As long as Dean is conscious, he puts up a hell of a fight about any doctor touching him. Sam's a different story, but then for Dean, Sam always was. The ache in Sam's chest grows stronger, the press of tears a little closer.
With his fingers, he draws the edges of the wound closer together, then pushes the needle in perpendicular to the wound, penetrating the skin. So easy, to push right through; too easy. Loop, then again, and in the opposite direction. Each time the needle goes through, Dean hisses against his teeth and Sam winces. He applies tension and cuts the thread, which flies apart at the snick of the scissors. "All done," he says, and sinks down on the floor, still holding the needle in his bloody hands.
Dean doesn't move for a long time. Finally he pulls his legs up on the bed and is still. Pain takes a lot out of Dean; it always has.
Sam digs the needle into his jeans, through thick denim more impenetrable than skin. They're not invulnerable; they never were. Things slip past the surface all the time. Visions no normal person was ever meant to have. Glass, eating down into the body. Demons, pushing past barriers of flesh and bone as if they exist only as a framework for evil. Nothing can stop the inevitable breach of skin, and Sam knows it.
What he doesn't get is why it makes him feel alone when Dean is within arm's reach.
**
Dean sleeps through the rest of it, which isn't surprising or new.
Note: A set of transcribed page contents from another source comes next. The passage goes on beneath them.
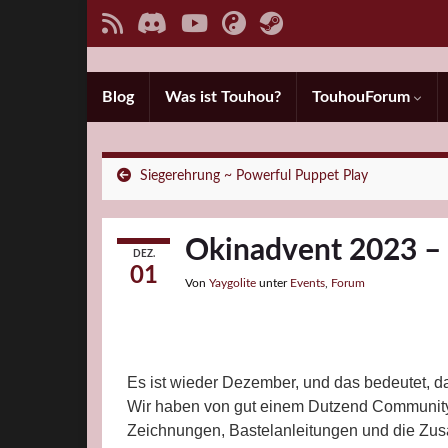
Blog
Was ist Touhou?
TouhouForum
Siegerehrung ~ Powerful Puppet Play
Okinadvent 2023 – 
DEZ.
01
Von
Yaygolite
unter
Events
,
Forum
Es ist wieder Dezember, und das bedeutet, da
Wir haben von gut einem Dutzend Community
Zeichnungen, Bastelanleitungen und die Zusa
Sam cleans him up from toe to head, washing his wounds and leaving most of them open to the air. Best thing for them, or so Dad always said. He gently taps a butterfly bandage over the top edge of the gash over Dean's jaw, but it won't stay put, so he gives up.
Sam dumps his bloody clothes and the washcloths in the bathroom, then piles all the supplies on the counter by the sink. He washes his hands and when the pink water circles the drain, he can sense something of the vision that shorted out his body earlier, a vague, ominous wink of memory. He glances over his shoulder at Dean's still form, then grabs on to the edge of the counter, just in case.
Nothing happens. It's a relief, but it's also like stepping closer to the edge of a cliff in the dark; hard to say when he might slip over.
It's been a while since they've slept in the same bed, but this place has only king-sized; it's a place for secret liaisons, not tired brothers. Sam sprawls out beside his brother, kicks his shoes off, leaves his t-shirt and boxers on. No need to turn out the light, since Dean will only wake up if Sam does. He reaches across Dean to the night table and grabs Dad's journal. He's read through it four or five times since it came into their possession, but he's usually looking for something specific, a fragment or clue to help them solve the puzzle and move on. This time, he reads each page top to bottom.
His father's writing is small, square, urgent; it demands attention, pushing forward off the page as if to insist it be read now. There are drawings, bold pencil lines drawn over and over for emphasis, stark and immediate. Clippings are pasted in with rubber cement; Sam recognizes the smell, which reminds him of grade school and paste and horrible drawings Dean always pretended to love when Sam pressed them into his hands.
He remembers Joey Marshall, the class clown, the boy who was Sam's best friend for the five weeks he attended second grade in Edrin, Montana. He remembers Joey's death, the way he drowned, and the smell of the funeral parlor, a pungent harshness covered with flowers. He thinks maybe his father held his hand, but that might have been Dean, too. After a while, it was hard to remember which was which. He does remember asking his father if Joey would become a ghost, and the way his father's face changed, hardened. Don't go looking for the dead, son. They'll come looking for you often enough.
Sam hadn't really understood what his father meant back then.
Book closed, pressed to his chest, Sam turns on his side and watches Dean sleep. Since they were kids, he's thought that maybe they are on borrowed time. Now that he realizes the part he's played in bringing tragedy to his own family, his sense of wasted time is stronger. Maybe he could go back to school; maybe he could lead a normal life.
Maybe Dean would die without him, alone in some backwater town no one's heard of, afraid and defiant, and Sam would never find him.
He slides his hand under Dean's pillow until he can feel the cool sharp edges of Dean's knife. He's not paranoid enough to want a weapon near him all the time.
Then again, he's always had Dean.
**
Sometime in the middle of the night, Sam crawls up from the depths of a colorful sleep, images of blood and Dean and their father settling down out of reach. When he opens his eyes, Dean is turned on his side, watching him. It should feel weird, but it isn't. Dean's expression is serious, his eyes full of shifting emotions. Sam had forgotten how much Dean gave away with those eyes in close quarters, and now there are questions there, though Dean doesn't say one word.
Dean spends a long time looking at Sam's face, long enough that Sam smiles, because yeah, now it's a little weird.
Sam is still clutching Dad's journal, so he rolls on his back and drops it on the floor. It's easier when he's not able to see Dean watching him. Dean says, softly, "Sam...what're they like? I mean...what are you seeing?"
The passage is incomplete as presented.